We demonstrate that an associative memory can be modeled for the training process itself, particularly the backpropagation process. A measure of how “surprising” or unexpected a given data point was is the value of its local error, which the model learns to map to. Similarly, following previous studies (e.g., Miras), key architectural components, such as the attention mechanism in transformers, can also be formalized as simple associative memory modules that learn the mapping between tokens in a sequence.

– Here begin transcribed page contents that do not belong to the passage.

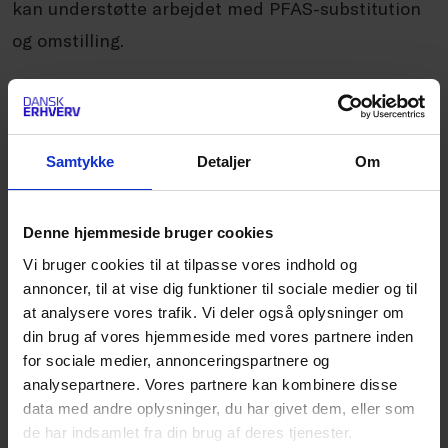
kan understøtte arbejdet med PFAS-substitution
og omstilling.
Deltagere i partnerskabet kan blandt andet:
Samtykke
Detaljer
Om
Deltage i workshops og få adgang til
ekspertviden om PFAS og substitution
Udveksle erfaringer med andre virksomheder
Denne hjemmeside bruger cookies
og brancher samt tekniske eksperter
Vi bruger cookies til at tilpasse vores indhold og
annoncer, til at vise dig funktioner til sociale medier og til
Få værktøjer til leverandørdialog,
at analysere vores trafik. Vi deler også oplysninger om
din brug af vores hjemmeside med vores partnere inden
konsekvensvurderinger og kommunikation
for sociale medier, annonceringspartnere og
Indgå i taskforces og netværksgrupper med
analysepartnere. Vores partnere kan kombinere disse
data med andre oplysninger, du har givet dem, eller som
fokus på konkrete udfordringer, cases og
de har indsamlet fra din brug af deres tjenester.
regulatoriske barrierer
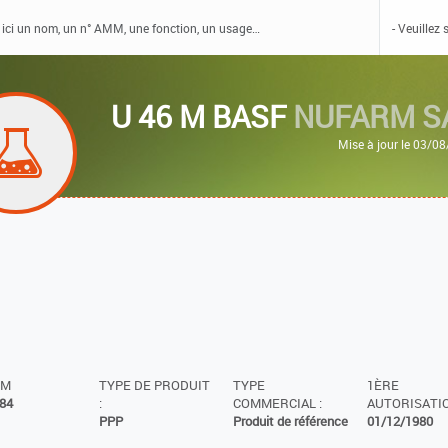
U 46 M BASF
NUFARM S
Mise à jour le 03/0
MM
TYPE DE PRODUIT
TYPE
1ÈRE
84
:
COMMERCIAL :
AUTORISATIO
PPP
Produit de référence
01/12/1980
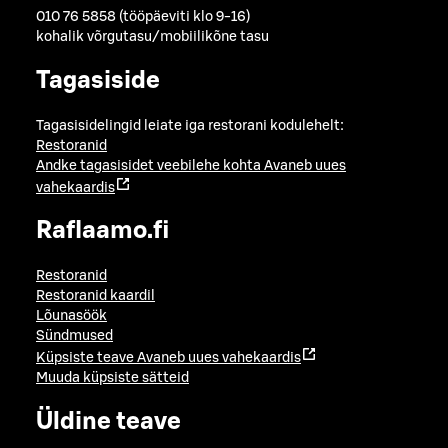
010 76 5858 (tööpäeviti klo 9-16)
kohalik võrgutasu/mobiilikõne tasu
Tagasiside
Tagasisidelingid leiate iga restorani kodulehelt:
Restoranid
Andke tagasisidet veebilehe kohta
Avaneb uues
vahekaardis
Raflaamo.fi
Restoranid
Restoranid kaardil
Lõunasöök
Sündmused
Küpsiste teave
Avaneb uues vahekaardis
Muuda küpsiste sätteid
Üldine teave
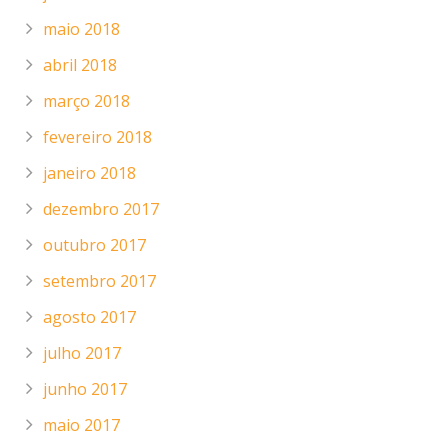
maio 2018
abril 2018
março 2018
fevereiro 2018
janeiro 2018
dezembro 2017
outubro 2017
setembro 2017
agosto 2017
julho 2017
junho 2017
maio 2017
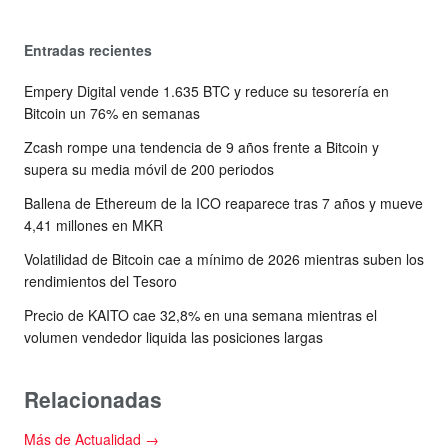
Entradas recientes
Empery Digital vende 1.635 BTC y reduce su tesorería en
Bitcoin un 76% en semanas
Zcash rompe una tendencia de 9 años frente a Bitcoin y
supera su media móvil de 200 periodos
Ballena de Ethereum de la ICO reaparece tras 7 años y mueve
4,41 millones en MKR
Volatilidad de Bitcoin cae a mínimo de 2026 mientras suben los
rendimientos del Tesoro
Precio de KAITO cae 32,8% en una semana mientras el
volumen vendedor liquida las posiciones largas
Relacionadas
Más de Actualidad →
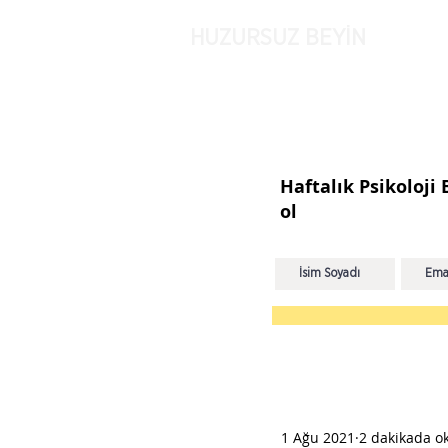
HUZURSUZ BEYİN
Haftalık Psikoloji
ol
1 Ağu 2021
2 dakikada o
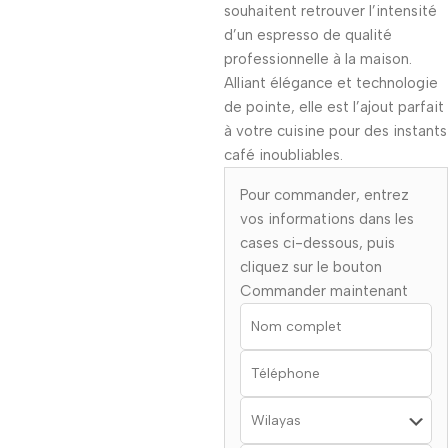
souhaitent retrouver l’intensité
d’un espresso de qualité
professionnelle à la maison.
Alliant élégance et technologie
de pointe, elle est l’ajout parfait
à votre cuisine pour des instants
café inoubliables.
Pour commander, entrez
vos informations dans les
cases ci-dessous, puis
cliquez sur le bouton
Commander maintenant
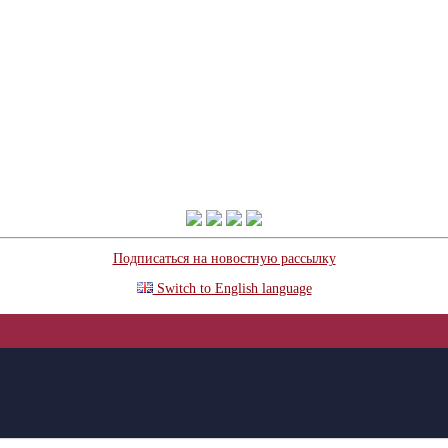
Подписаться на новостную рассылку
Switch to English language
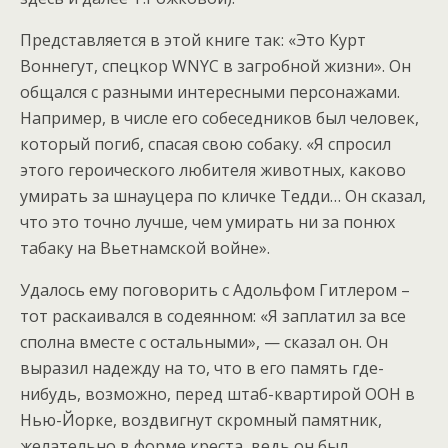
Представляется в этой книге так: «Это Курт
Воннегут, спецкор WNYC в загробной жизни». Он
общался с разными интересными персонажами.
Например, в числе его собеседников был человек,
который погиб, спасая свою собаку. «Я спросил
этого героического любителя животных, каково
умирать за шнауцера по кличке Тедди… Он сказал,
что это точно лучше, чем умирать ни за понюх
табаку на Вьетнамской войне».
Удалось ему поговорить с Адольфом Гитлером –
тот раскаивался в содеянном: «Я заплатил за все
сполна вместе с остальными», — сказал он. Он
выразил надежду на то, что в его память где-
нибудь, возможно, перед штаб-квартирой ООН в
Нью-Йорке, воздвигнут скромный памятник,
желательно в форме креста, ведь он был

We can organize these interconnected optimization problems into “levels” by defining an update frequency rate, or how frequently the weights of each component are changed. The Nested Learning paradigm is centered on this ordered set. Implementing Nested Learning The Nested Learning perspective provides us with fundamental strategies for enhancing existing algorithms and architectures right away: Optimizers in depth We are able to apply principles from an associative memory perspective to optimizers because Nested Learning views them as modules of associative memory, such as momentum-based optimizers. We observed that many standard optimizers rely on simple dot-product similarity (a measure of how alike two vectors are by calculating the sum of the products of their corresponding components) whose update doesn’t account for how different data samples relate to each other. By changing the underlying objective of the optimizer to a more standard loss metric, such as L2 regression loss (a common loss function in regression tasks that quantifies the error by summing the squares of the differences between predicted and true values), we derive new formulations for core concepts like momentum, making them more resilient to imperfect data.
Continuum memory systems
The feedforward neural networks serve as long-term memory, storing knowledge prior to training, while the sequence model serves as short-term memory in a typical Transformer. This idea is extended by the Nested Learning paradigm into what we refer to as a “continuum memory system” (CMS), in which memory is viewed as a spectrum of modules that update at a distinct, distinct frequency rate. For continual learning, this results in a memory system that is significantly more effective and richer. Hope: A architecture that adapts itself and has a continuum memory As a proof-of-concept, we used Nested Learning principles to design Hope, a variant of the Titans architecture. Long-term memory modules called Titans prioritize memories according to how surprising they are. They only have two levels of parameters update, despite their powerful memory management, which results in first-order in-context learning. Hope, on the other hand, is a self-modifying recurrent architecture that is able to make use of unrestricted levels of in-context learning. Additionally, it is enhanced with CMS blocks so that it can scale to larger context windows. Through a self-referential process, it can basically improve its own memory, resulting in an architecture with infinite looping learning levels.
Experiments
We conducted experiments to evaluate the effectiveness of our deep optimizers and the performance of Hope on language modeling, long-context reasoning, continual learning, and knowledge incorporation tasks. Our paper contains all of the results.
Results
The effectiveness of Nested Learning, the design of continuum memory systems, and self-modifying Titans are confirmed by our experiments. The Hope architecture outperforms current recurrent models and standard transformers in terms of accuracy and perplexity on a variety of public language modeling and common-sense reasoning tasks.